There isn't a way in the world I'd bite on that thing. But I might swim in just a little closer.
Charles Simic is always the European among ushe, too, tries to figure out what he sees:
What the hell is going on here, I said?
At which the barber rushed over
And threw a hot towel over my eyes.
Something interesting happens when you place Jenkins' fishing lure next to Carolyn Kizer's poem. To St. Augustine and Kierkegaard, women were as mysterious as a fishing lure. She, too, participates in the European poem with her wonderful brooding on the zany Europeans Kierkegaard and Augustine who couldn't understand what they were seeing either.
Having an opportunity to admire the different sorts of heat in contemporary American poetry has made me feel still more grateful to David Lehman, both for his inviting me to edit this selection, and for his persistent, driving support of the whole project. His book on deconstruction, Signs of the Times, first alerted me to his love of genuine literature; and he has been unfailingly generous and helpful in finding obscure magazines and recommending strange tomes one might never find on one's own.
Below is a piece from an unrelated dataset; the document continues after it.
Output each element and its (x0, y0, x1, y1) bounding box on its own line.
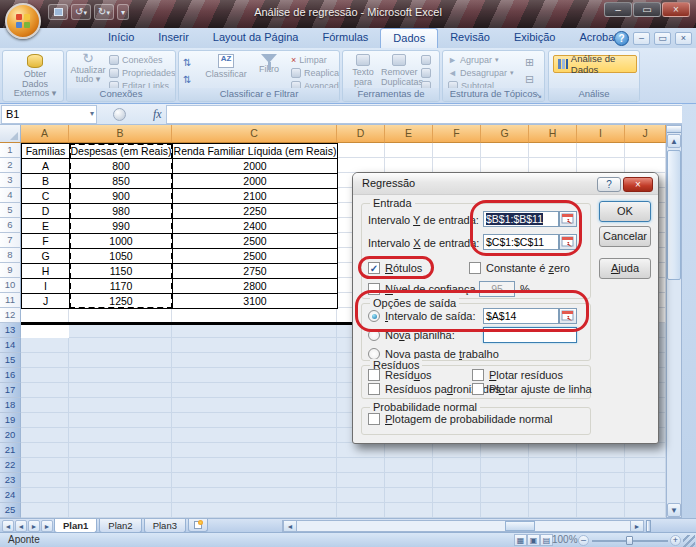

In some cultures, the German for one, poetry has really never moved out of the university. However much we deplore our own excesses, we have a right to be proud of the hundred and hundreds of poetry events, raucous poetry slams and quiet poetry readings that happen all over the US. The intensity of the US poetry scene is often astonishing; and the Best American Poetry series of collections, going back to 1988, is a strong part of that scene.
When James Laughlin, who was then just out of college, visited Ezra Pound and showed him some poems, Pound said, "Well, you won't get far with your poetry. Do you belong to the Laughlin steel mills family? My advice is to go home and start a publishing house." So Laughlin did. We'll end these notes with Laughlin's poem written when he notices, as he has grown older, how much he has not set down:
Little time now
and so much hasn't
been put down as I
should have done it.
But does it matter?
It's all been written
so well by my betters,
and what they wrote
has been my joy.
This love of good poetry, no matter who has written it, is the real mood of literature.